Boosting Metabolic Flexibility

August 5, 2019 By , , , , ,

We have been feed SO much information about what to eat over the last 40 years!  Most of the info that comes out is negated within just a few years. It can make your head spin!  Eat carbs before you work out?  Eat fat before you workout? Eat nothing before you work out?  Which is correct? Honestly, most of what we have learned about dietary wellness over the past few years was never backed by science. I have to say that Intermittent Fasting has been incredibly well studied and the results are statistically significant every time!  I ask all of my HCG Diet patients to subscribe to an intermittent fasting lifestyle.

What Does Metabolism Mean?

Metabolism is a household word that we hear about all the time. If we coost our metabolism we can eat more … right?  Well, not really. As we age our metabolism slows down. We could say that we have become more efficient at using fuel and simply need less fuel.

Metabolism is a series of processes that basically dictate how your body will function.  Metabolism will dictate how much we need to eat and when we need to eat to a certain extent.  Metabolism happens in every cell of the body and turns our food into energy to keep us alive.  Metabolism is a very complex process and it allows our bodies to utilize different types of fuel for energy.

What Is Metabolic Flexibility?

Depending upon what you eat your body will use different fuel sources.  For instance, if you eat a lot of fats then fat will be your body’s primary fuel source.   If you eat a lot of carbs, then glucose and glycogen will be your body’s primary source of fuel.  If protein is the main part of your diet, then you will be utlizing protein for energy.  Metabolic flexibility means that your body can switch easily between the different fuel sources!  Metablic flexibility means our bodies our bodies can use the fuel available very easily and efficiently.

Every time we eat, our food is either burned for energy or stored  as fat or glycogen (if in excess of the bodies needs).  Stored fat and glycogen are tucked away in the body to be used later.

When we have optimum metabolic flexibility we burn carbs as needed and fat when needed.  Those with metabolic flexibility can go between carbohydrate utilization and fatty acid oxidation very easily.

Ideally, a person with optimal metabolic flexibility can exercise in the morning in the fasted state.  Due to the fact that the metabolism is highly flexible, their body utilizes stored fat tissue to proivide energy for the workout.  This person could also eat a carb rich breakfast and use that to power the workout.  In this case, there is benefit to utilizing the stored fat.

Those who have issues with metabolic flexibility have a hard time with fat burning! Metabolically inflexible people often do not feel great and also snack more often as it is harder for their bodies to utilize stored fat. Side effects of metabolic inflexibility include fatigue, weight gain, brain fog, poor sleep, low mood or depression, poor cognitive function (poor ability to focus), and shortness of breath. Metabolically inflexible people may also feel hungry often as the body is not good at burning what it has stored for later.

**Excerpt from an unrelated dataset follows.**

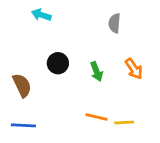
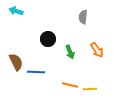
cyan arrow: (41, 15) -> (16, 11), moved
black circle: (58, 63) -> (48, 39), moved
blue line: (23, 125) -> (36, 72), moved

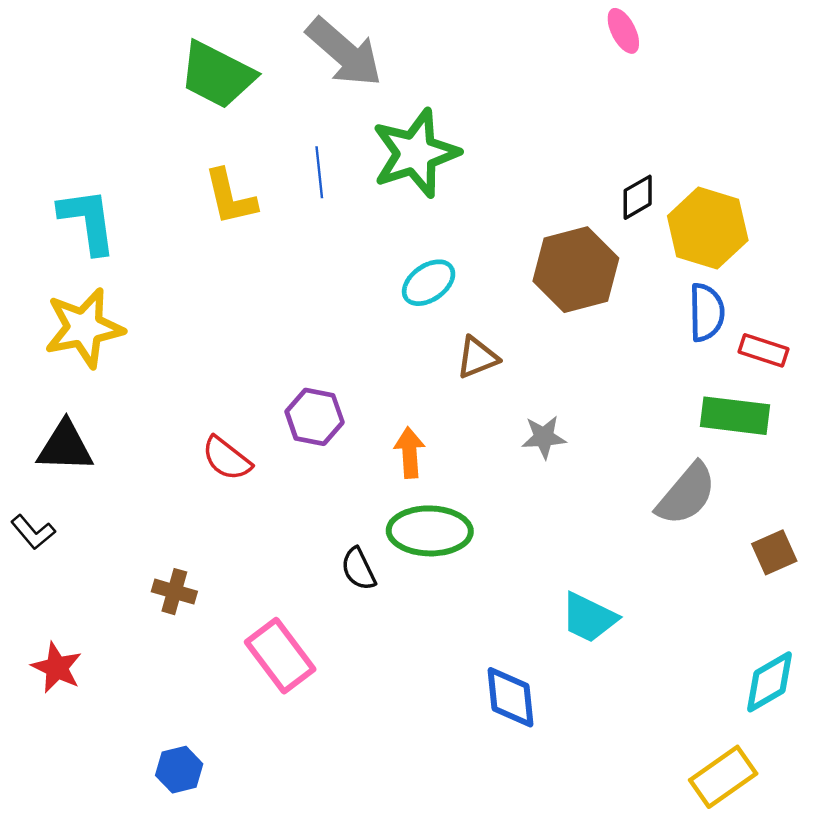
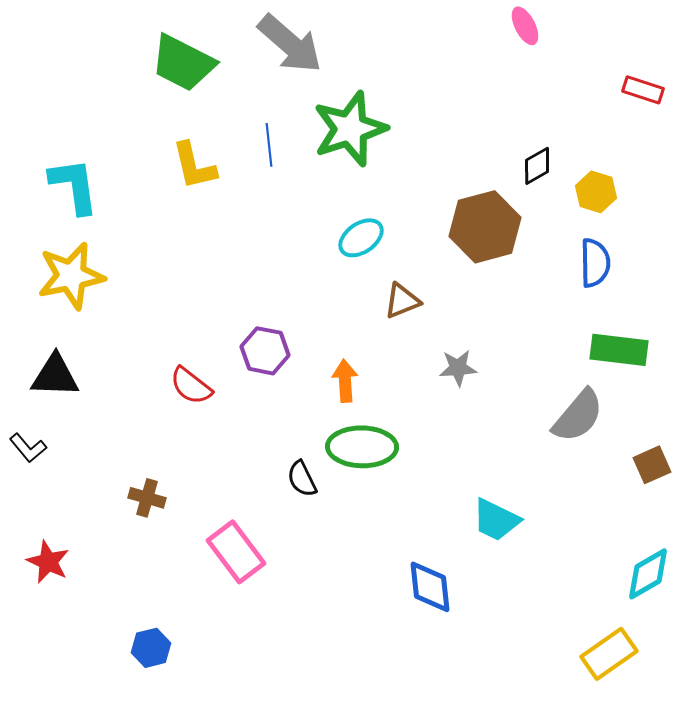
yellow hexagon: (708, 228) -> (596, 192), size x0.6
red rectangle: (764, 350) -> (643, 90), moved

Additionally, metabolically inflexible people tend to be excessively hungry or have an unusually strong appetite. This is because their bodies aren’t good at burning what’s already there.

Training your Body to Be Metabolically Flexible

Understanding metabolic flexibility means we need to understand how INSULIN plays a role in regulating our energy.  When insulin levels are “normal” a person is more adept at effectively switching between fats and carbs as fuel. An insulin-resistant person cannot do this as easily.  Insulin regulates blood sugar by taking glucose into and out of your bloodstream.  In general, we can be in the FED state or in the FASTING state!

When we are in the FED state insulin levels increase due to the food consumption.  When we are FASTING, you have an opportunity to dip into your stored fat for fuel.   Basically,  when insulin levels are low, your body primarily burns fat and when insulin levels are high, your body primarily burns carbs and stores fat.

Exercise is an amazing tool to increase metabolic flexibility.  Varying the type of exercise you do is also highly beneficial as different types of exercise will use different forms of fuel and train your body to be efficient at fuel utilization.  Fasted cardio will train your body to use stored fat.

Intermittent fasting is the gold standard for making your metabolism more flexible.  In this case, we train the body to utilize fuel in the absence of food. This is how the body was designed. We were never meant to eat all day, every day.